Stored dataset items

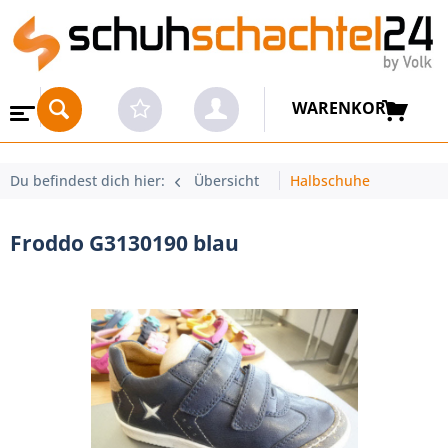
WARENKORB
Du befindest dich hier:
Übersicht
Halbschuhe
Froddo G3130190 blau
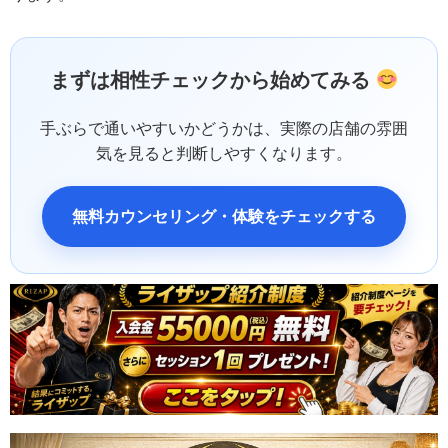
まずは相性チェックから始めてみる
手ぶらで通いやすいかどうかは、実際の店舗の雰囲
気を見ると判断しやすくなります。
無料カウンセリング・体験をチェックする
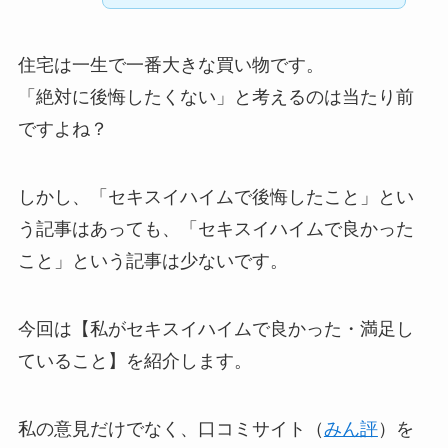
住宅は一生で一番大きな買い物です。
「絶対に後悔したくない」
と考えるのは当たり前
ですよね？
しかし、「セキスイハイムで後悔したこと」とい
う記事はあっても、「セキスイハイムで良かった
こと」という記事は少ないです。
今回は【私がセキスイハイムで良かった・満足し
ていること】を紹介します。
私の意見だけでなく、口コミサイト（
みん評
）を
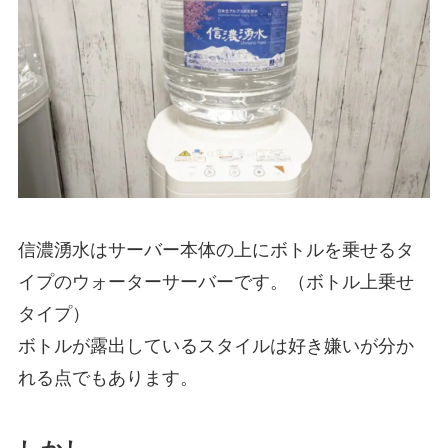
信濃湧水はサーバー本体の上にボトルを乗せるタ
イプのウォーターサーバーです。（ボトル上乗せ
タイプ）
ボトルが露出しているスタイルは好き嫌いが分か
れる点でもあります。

■ WHAT YOU WILL DO
Begin at the line containing "Du befindest dich" and extract every line through the end of the records, inclusive, exactly and only; omit pictures.

■ SOLUTION FOR THIS TASK
Du befindest dich hier:
Übersicht
Halbschuhe
Froddo G3130190 blau
まずは相性チェックから始めてみる
手ぶらで通いやすいかどうかは、実際の店舗の雰囲
気を見ると判断しやすくなります。
無料カウンセリング・体験をチェックする
住宅は一生で一番大きな買い物です。
「絶対に後悔したくない」
と考えるのは当たり前
ですよね？
しかし、「セキスイハイムで後悔したこと」とい
う記事はあっても、「セキスイハイムで良かった
こと」という記事は少ないです。
今回は【私がセキスイハイムで良かった・満足し
ていること】を紹介します。
私の意見だけでなく、口コミサイト（
みん評
）を
信濃湧水はサーバー本体の上にボトルを乗せるタ
イプのウォーターサーバーです。（ボトル上乗せ
タイプ）
ボトルが露出しているスタイルは好き嫌いが分か
れる点でもあります。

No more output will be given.